Your instructions: Taking the line with "The width and height of the screenshot is (1568, 720)." as the first and the last line of the entries as the final one, copy that span exactly.

Stored records
***

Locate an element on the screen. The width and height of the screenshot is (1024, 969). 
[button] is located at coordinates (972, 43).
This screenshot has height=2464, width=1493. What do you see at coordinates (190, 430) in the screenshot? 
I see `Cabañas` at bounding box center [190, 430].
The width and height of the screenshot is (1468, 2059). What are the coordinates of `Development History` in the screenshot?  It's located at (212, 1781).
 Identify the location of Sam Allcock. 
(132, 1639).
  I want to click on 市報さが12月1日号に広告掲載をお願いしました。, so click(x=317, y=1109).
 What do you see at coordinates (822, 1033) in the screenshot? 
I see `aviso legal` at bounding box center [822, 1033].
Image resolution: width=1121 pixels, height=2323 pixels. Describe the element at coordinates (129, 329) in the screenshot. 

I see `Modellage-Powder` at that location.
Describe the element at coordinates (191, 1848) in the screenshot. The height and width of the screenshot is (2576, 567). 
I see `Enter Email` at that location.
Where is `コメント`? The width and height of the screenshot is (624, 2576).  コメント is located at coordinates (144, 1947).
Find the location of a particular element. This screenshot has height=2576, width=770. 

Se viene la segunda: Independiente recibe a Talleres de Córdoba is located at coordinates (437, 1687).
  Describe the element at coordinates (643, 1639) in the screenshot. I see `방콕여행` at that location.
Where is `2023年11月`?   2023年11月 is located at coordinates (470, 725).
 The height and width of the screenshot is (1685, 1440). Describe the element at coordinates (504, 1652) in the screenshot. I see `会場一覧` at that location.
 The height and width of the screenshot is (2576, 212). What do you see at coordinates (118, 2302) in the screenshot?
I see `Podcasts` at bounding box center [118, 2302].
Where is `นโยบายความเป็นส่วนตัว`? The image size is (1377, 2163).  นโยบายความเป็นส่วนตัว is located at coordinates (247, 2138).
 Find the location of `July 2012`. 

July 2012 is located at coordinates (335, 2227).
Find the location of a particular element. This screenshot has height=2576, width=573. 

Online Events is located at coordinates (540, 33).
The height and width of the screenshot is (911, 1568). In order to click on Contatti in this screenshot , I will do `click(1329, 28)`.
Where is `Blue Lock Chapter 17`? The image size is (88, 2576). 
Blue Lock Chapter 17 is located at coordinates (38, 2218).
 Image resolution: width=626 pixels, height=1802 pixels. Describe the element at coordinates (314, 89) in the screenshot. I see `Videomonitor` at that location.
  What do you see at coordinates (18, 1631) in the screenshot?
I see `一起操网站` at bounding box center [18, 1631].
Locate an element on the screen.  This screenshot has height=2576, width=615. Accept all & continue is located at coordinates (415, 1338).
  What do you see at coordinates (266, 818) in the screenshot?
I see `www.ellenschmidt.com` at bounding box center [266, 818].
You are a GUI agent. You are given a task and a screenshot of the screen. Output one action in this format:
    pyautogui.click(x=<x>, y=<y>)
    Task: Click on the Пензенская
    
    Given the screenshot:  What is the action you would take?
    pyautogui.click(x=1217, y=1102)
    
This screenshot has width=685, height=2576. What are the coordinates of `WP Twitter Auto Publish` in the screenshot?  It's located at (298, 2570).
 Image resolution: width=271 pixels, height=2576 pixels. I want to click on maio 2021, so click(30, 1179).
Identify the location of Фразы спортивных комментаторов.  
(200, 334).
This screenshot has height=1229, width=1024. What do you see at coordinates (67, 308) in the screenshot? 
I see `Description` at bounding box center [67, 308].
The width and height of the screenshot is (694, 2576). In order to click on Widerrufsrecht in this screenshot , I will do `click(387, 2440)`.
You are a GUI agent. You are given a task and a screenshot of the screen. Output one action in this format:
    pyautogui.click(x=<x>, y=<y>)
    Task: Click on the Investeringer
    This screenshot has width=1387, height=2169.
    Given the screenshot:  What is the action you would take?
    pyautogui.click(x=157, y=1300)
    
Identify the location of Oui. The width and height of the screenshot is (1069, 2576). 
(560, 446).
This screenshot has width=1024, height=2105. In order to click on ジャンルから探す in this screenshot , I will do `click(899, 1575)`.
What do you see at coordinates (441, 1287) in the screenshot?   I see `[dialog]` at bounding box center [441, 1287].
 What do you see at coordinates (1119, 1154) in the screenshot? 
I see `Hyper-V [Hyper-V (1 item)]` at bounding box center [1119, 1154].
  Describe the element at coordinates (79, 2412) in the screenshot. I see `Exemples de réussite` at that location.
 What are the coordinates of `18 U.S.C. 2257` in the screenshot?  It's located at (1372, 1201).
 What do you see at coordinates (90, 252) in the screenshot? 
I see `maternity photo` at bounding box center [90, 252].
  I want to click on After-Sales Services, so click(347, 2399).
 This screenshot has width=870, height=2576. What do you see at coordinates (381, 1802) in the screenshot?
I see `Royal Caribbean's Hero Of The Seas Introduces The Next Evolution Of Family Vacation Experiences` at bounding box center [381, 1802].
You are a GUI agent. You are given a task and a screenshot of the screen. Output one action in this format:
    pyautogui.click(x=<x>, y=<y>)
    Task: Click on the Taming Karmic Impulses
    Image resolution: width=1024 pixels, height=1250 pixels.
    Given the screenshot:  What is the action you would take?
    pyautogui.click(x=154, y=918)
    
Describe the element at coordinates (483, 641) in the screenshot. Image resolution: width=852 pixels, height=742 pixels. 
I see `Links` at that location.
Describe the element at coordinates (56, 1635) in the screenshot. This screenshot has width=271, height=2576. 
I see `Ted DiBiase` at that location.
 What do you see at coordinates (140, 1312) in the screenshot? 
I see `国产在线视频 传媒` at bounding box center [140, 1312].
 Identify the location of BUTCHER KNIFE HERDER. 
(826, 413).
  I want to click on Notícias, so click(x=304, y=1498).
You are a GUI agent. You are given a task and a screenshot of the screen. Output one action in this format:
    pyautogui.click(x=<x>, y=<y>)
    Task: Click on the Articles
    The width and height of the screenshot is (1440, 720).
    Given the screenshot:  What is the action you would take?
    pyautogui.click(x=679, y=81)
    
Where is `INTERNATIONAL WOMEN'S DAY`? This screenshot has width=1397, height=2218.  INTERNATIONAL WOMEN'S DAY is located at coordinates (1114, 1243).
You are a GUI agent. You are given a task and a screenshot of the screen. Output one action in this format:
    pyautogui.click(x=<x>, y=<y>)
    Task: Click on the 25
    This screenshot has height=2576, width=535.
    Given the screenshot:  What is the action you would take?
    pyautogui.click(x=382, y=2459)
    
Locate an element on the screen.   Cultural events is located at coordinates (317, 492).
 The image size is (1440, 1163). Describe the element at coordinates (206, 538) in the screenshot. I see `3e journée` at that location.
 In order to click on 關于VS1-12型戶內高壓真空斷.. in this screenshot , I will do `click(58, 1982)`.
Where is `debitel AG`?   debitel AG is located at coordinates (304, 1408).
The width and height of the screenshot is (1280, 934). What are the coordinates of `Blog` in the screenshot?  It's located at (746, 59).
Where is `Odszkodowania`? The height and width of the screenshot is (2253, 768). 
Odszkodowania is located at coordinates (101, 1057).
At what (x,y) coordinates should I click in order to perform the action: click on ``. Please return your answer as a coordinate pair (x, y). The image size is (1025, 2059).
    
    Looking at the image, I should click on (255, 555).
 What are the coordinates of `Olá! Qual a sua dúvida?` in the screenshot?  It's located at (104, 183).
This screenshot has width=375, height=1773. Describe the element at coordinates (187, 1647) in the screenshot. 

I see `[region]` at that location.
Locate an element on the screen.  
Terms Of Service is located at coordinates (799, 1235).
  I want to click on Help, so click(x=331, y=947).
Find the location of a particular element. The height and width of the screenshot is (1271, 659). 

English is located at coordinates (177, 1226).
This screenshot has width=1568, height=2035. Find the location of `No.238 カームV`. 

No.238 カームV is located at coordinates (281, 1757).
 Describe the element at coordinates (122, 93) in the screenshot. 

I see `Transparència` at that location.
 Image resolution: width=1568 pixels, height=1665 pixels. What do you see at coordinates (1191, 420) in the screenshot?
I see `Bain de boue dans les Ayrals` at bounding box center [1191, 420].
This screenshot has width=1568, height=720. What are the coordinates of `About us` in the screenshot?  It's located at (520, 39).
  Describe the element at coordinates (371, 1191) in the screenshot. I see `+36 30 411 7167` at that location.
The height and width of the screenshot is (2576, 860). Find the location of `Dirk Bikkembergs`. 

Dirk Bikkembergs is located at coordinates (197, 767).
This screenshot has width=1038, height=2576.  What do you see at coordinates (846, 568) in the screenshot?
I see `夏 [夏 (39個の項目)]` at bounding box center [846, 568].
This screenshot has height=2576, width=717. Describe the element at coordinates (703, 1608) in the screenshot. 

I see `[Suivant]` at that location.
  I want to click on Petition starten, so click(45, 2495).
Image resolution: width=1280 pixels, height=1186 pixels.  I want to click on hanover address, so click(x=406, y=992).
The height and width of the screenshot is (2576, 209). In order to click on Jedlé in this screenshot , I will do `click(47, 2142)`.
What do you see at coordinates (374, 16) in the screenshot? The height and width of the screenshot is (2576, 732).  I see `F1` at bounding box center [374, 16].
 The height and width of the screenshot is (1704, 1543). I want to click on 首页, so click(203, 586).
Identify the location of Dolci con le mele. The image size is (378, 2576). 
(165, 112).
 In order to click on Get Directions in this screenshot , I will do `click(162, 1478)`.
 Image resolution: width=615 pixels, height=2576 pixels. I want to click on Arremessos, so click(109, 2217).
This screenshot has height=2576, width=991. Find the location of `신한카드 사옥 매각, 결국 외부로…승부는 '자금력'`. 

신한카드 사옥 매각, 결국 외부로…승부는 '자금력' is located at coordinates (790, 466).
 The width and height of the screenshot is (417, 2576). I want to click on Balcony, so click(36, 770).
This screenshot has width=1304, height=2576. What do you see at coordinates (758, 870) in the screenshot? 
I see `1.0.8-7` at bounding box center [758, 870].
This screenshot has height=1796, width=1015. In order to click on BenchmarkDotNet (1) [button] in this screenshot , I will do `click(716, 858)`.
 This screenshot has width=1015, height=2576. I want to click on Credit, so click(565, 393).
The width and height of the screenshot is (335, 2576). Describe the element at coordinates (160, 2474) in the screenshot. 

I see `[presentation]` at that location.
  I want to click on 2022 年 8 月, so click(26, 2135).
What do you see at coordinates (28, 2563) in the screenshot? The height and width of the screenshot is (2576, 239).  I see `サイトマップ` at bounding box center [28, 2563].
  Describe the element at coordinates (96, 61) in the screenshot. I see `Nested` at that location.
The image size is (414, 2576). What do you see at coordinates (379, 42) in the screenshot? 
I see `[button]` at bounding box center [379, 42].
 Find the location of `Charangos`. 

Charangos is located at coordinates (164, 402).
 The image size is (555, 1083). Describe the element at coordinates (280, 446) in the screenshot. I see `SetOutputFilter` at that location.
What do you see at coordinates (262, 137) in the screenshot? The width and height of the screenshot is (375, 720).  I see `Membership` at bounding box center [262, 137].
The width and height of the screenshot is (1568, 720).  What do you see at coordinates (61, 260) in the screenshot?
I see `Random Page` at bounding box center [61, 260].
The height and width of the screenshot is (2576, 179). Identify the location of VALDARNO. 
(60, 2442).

***

Task response:
The width and height of the screenshot is (1568, 720).  What do you see at coordinates (61, 260) in the screenshot?
I see `Random Page` at bounding box center [61, 260].
The height and width of the screenshot is (2576, 179). Identify the location of VALDARNO. 
(60, 2442).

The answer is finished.